- Directed by: David Monaghan
- Based on: Crimes of serial killer Glen Rogers
- Produced by: David Monaghan; John Terp;
- Starring: Anthony Meoli as profiler
- Narrated by: Clay Rogers
- Cinematography: Craig Evans; Harry Frith;
- Edited by: Murray North
- Music by: Davey Ray Moor
- Distributed by: Investigation Discovery
- Release date: November 21, 2012 (U.S.);
- Running time: 90 minutes
- Country: United States
- Language: English

= My Brother the Serial Killer =

My Brother the Serial Killer is a 2012 American television documentary about serial killer Glen Rogers, also known as the "Cross Country Killer”, who was convicted of two murders, armed robbery and arson in the 1990s, in Florida and California. He is suspected of committing additional murders in Mississippi and Louisiana.

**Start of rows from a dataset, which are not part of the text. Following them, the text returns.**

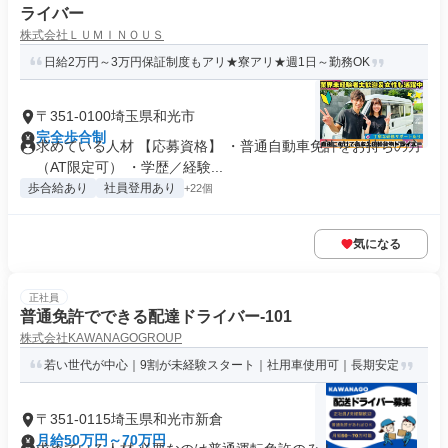
ライバー
株式会社ＬＵＭＩＮＯＵＳ
日給2万円～3万円保証制度もアリ★寮アリ★週1日～勤務OK
〒351-0100埼玉県和光市
完全歩合制
求めている人材 【応募資格】 ・普通自動車免許をお持ちの方
（AT限定可） ・学歴／経験...
歩合給あり
社員登用あり
+22個
気になる
正社員
普通免許でできる配達ドライバー-101
株式会社KAWANAGOGROUP
若い世代が中心｜9割が未経験スタート｜社用車使用可｜長期安定
〒351-0115埼玉県和光市新倉
月給50万円～70万円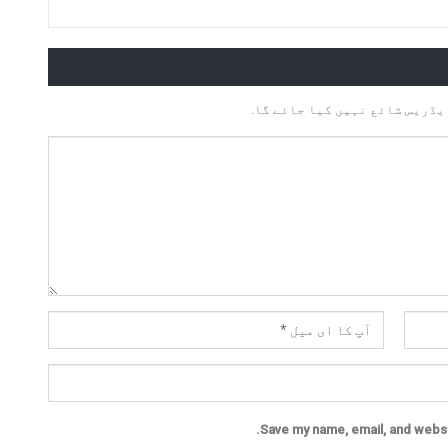
یڈریس شائع نہیں کیا جائے گا.
Save my name, email, and websit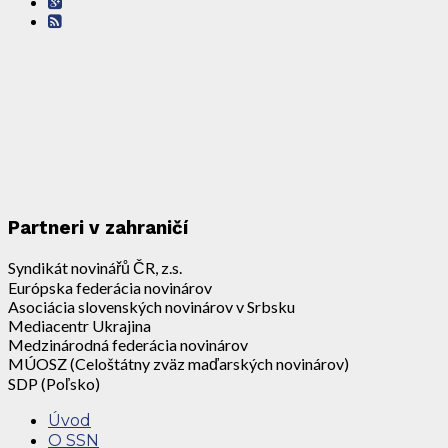
Partneri v zahraničí
Syndikát novinářů ČR, z.s.
Európska federácia novinárov
Asociácia slovenských novinárov v Srbsku
Mediacentr Ukrajina
Medzinárodná federácia novinárov
MÚOSZ (Celoštátny zväz maďarských novinárov)
SDP (Poľsko)
Úvod
O SSN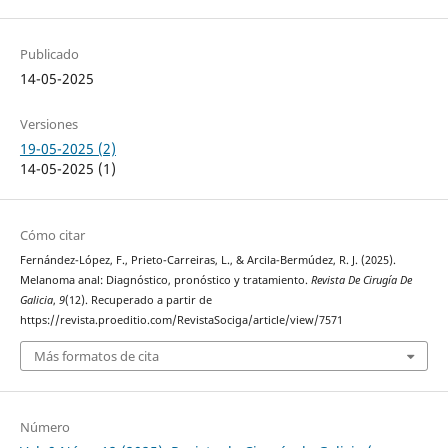
Publicado
14-05-2025
Versiones
19-05-2025 (2)
14-05-2025 (1)
Cómo citar
Fernández-López, F., Prieto-Carreiras, L., & Arcila-Bermúdez, R. J. (2025).
Melanoma anal: Diagnóstico, pronóstico y tratamiento.
Revista De Cirugía De
Galicia
,
9
(12). Recuperado a partir de
https://revista.proeditio.com/RevistaSociga/article/view/7571
Más formatos de cita
Número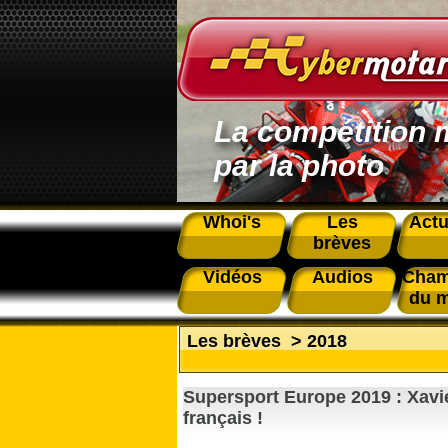
La compétition 
par la photo
Whoi's
Les
Actu
brèves
Vidéos
Audios
Cham
du 
Les brèves
>
2018
Supersport Europe 2019 : Xavie
français !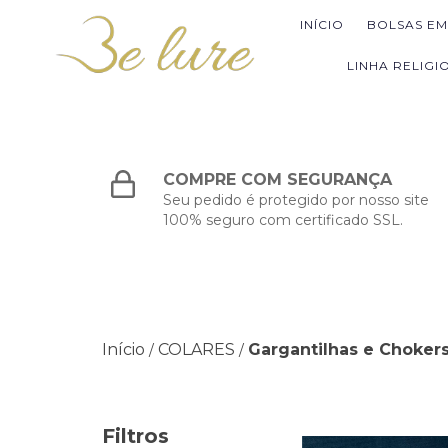
INÍCIO
BOLSAS E
LINHA RELIGI
COMPRE COM SEGURANÇA
Seu pedido é protegido por nosso site
100% seguro com certificado SSL.
Início
COLARES
Gargantilhas e Choker
/
/
Filtros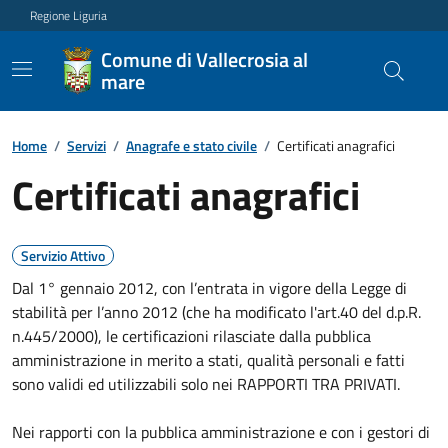
Regione Liguria
Comune di Vallecrosia al
mare
Home
/
Servizi
/
Anagrafe e stato civile
/
Certificati anagrafici
Certificati anagrafici
Servizio Attivo
Dal 1° gennaio 2012, con l’entrata in vigore della Legge di
stabilità per l’anno 2012 (che ha modificato l'art.40 del d.p.R.
n.445/2000), le certificazioni rilasciate dalla pubblica
amministrazione in merito a stati, qualità personali e fatti
sono validi ed utilizzabili solo nei RAPPORTI TRA PRIVATI.
Nei rapporti con la pubblica amministrazione e con i gestori di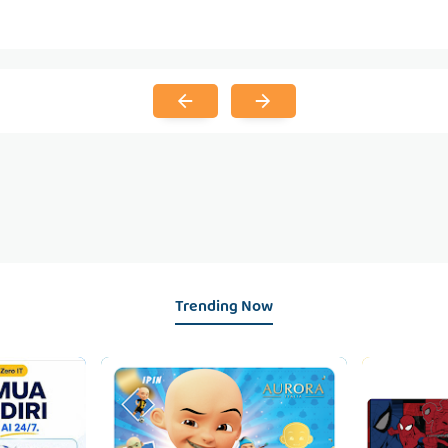
Trending Now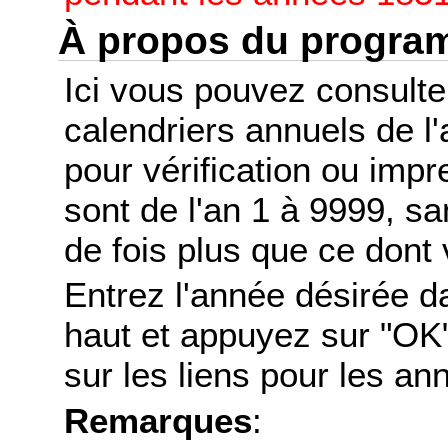
À propos du progr
Ici vous pouvez consult
calendriers annuels de l
pour vérification ou imp
sont de l'an 1 à 9999, s
de fois plus que ce dont 
Entrez l'année désirée d
haut et appuyez sur "OK"
sur les liens pour les a
Remarques
: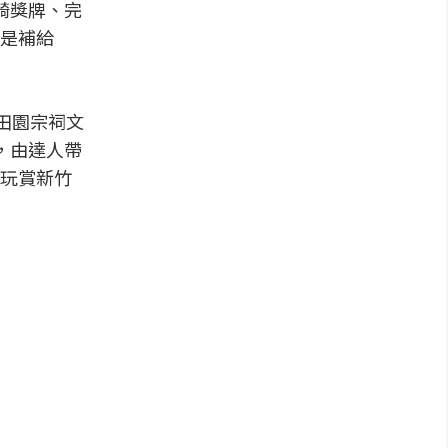
騎獎牌、完
是補給
田園宗祠文
，由達人帶
玩賞新竹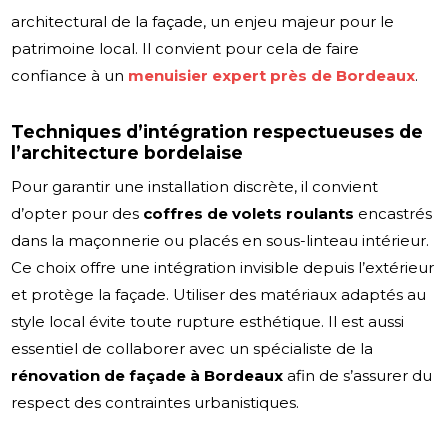
architectural de la façade, un enjeu majeur pour le
patrimoine local. Il convient pour cela de faire
confiance à un
menuisier expert près de Bordeaux
.
Techniques d’intégration respectueuses de
l’architecture bordelaise
Pour garantir une installation discrète, il convient
d’opter pour des
coffres de volets roulants
encastrés
dans la maçonnerie ou placés en sous-linteau intérieur.
Ce choix offre une intégration invisible depuis l’extérieur
et protège la façade. Utiliser des matériaux adaptés au
style local évite toute rupture esthétique. Il est aussi
essentiel de collaborer avec un spécialiste de la
rénovation de façade à Bordeaux
afin de s’assurer du
respect des contraintes urbanistiques.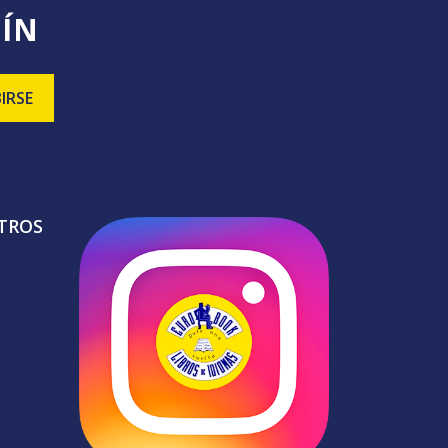
TÍN
TROS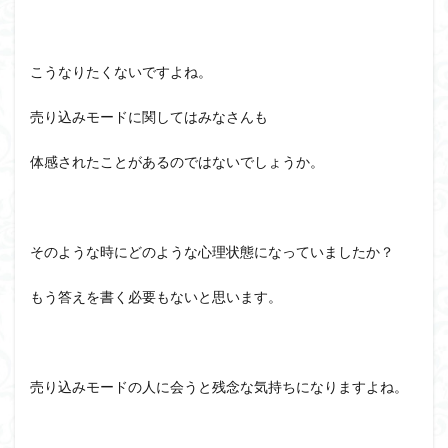
こうなりたくないですよね。
売り込みモードに関してはみなさんも
体感されたことがあるのではないでしょうか。
そのような時にどのような心理状態になっていましたか？
もう答えを書く必要もないと思います。
売り込みモードの人に会うと残念な気持ちになりますよね。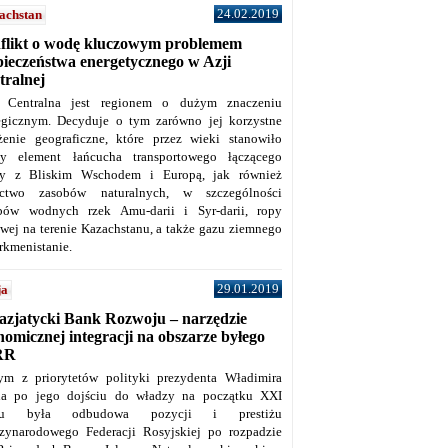
24.02.2019
achstan
flikt o wodę kluczowym problemem
pieczeństwa energetycznego w Azji
tralnej
 Centralna jest regionem o dużym znaczeniu
tegicznym. Decyduje o tym zarówno jej korzystne
żenie geograficzne, które przez wieki stanowiło
y element łańcucha transportowego łączącego
y z Bliskim Wschodem i Europą, jak również
ctwo zasobów naturalnych, w szczególności
bów wodnych rzek Amu-darii i Syr-darii, ropy
owej na terenie Kazachstanu, a także gazu ziemnego
rkmenistanie.
29.01.2019
ja
azjatycki Bank Rozwoju – narzędzie
omicznej integracji na obszarze byłego
RR
ym z priorytetów polityki prezydenta Władimira
na po jego dojściu do władzy na początku XXI
ku była odbudowa pozycji i prestiżu
zynarodowego Federacji Rosyjskiej po rozpadzie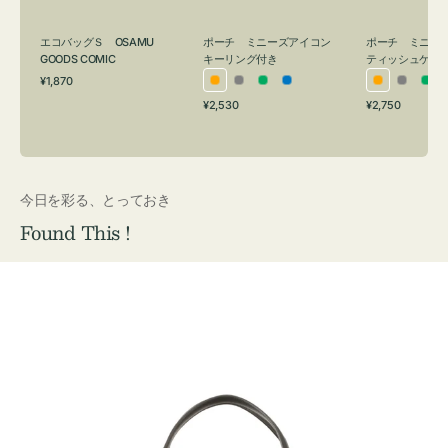
グ
ュ
付
ケ
エコバッグＳ OSAMU
ポーチ ミニーズアイコン
ポーチ ミニー
き
ー
GOODS COMIC
キーリング付き
ティッシュケー
通
ス
¥1,870
オ
グ
グ
ブ
オ
グ
グ
常
付
通
通
¥2,530
¥2,750
レ
レ
リ
ル
レ
レ
リ
価
常
常
き
格
ン
ー
ー
ー
ン
ー
ー
価
価
ジ
ン
ジ
ン
格
格
今日を彩る、とっておき
Found This !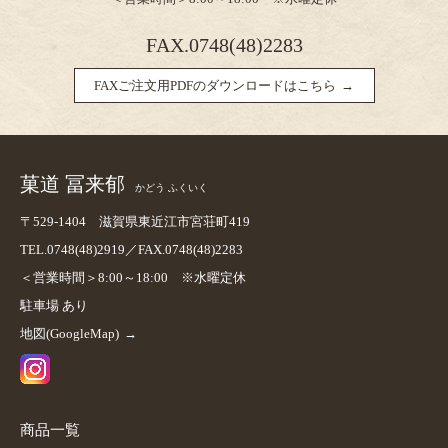
FAX.0748(48)2283
FAXご注文用PDFのダウンロードはこちら
菓道 冨来郁
かどう ふくいく
〒529-1404 滋賀県東近江市宮荘町419
TEL.0748(48)2919／FAX.0748(48)2283
＜営業時間＞8:00～18:00 ※水曜定休
駐車場 あり
地図(GoogleMap)
商品一覧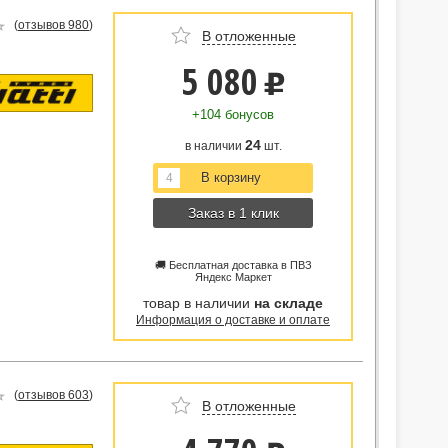
(
отзывов 980
)
В отложенные
5 080
u
+104 бонусов
24
в наличии
шт.
Заказ в 1 клик
🚚 Бесплатная доставка в ПВЗ
Яндекс Маркет
товар в наличии
на складе
Информация о доставке и оплате
(
отзывов 603
)
В отложенные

The documentary was narrated by Rogers' brother Clay Rogers and aired on Investigation Discovery in November 2012. My Brother the Serial Killer received widespread media attention for Clay's claims that his brother had said he had committed the 1994 murders of Nicole Brown Simpson and Ron Goldman in California.

==Synopsis==
My Brother the Serial Killer chronicles Rogers's background and looks into his prior assertions that he had murdered more than 70 people. As it investigates claims by the Rogers family that Glen Rogers committed the Goldman-Simpson murders, the documentary includes a filmed interview of Glen's brother Clay. He asserts that Rogers had confessed his involvement. Rogers' family stated that he had informed them that he had been working for Nicole in 1994 and that he had made verbal threats about her to them. Rogers would later speak to criminal profiler Anthony Meoli about the Goldman-Simpson murders, providing details about the crime and remarking that he had been hired by O. J. Simpson to steal a pair of earrings and potentially murder Nicole.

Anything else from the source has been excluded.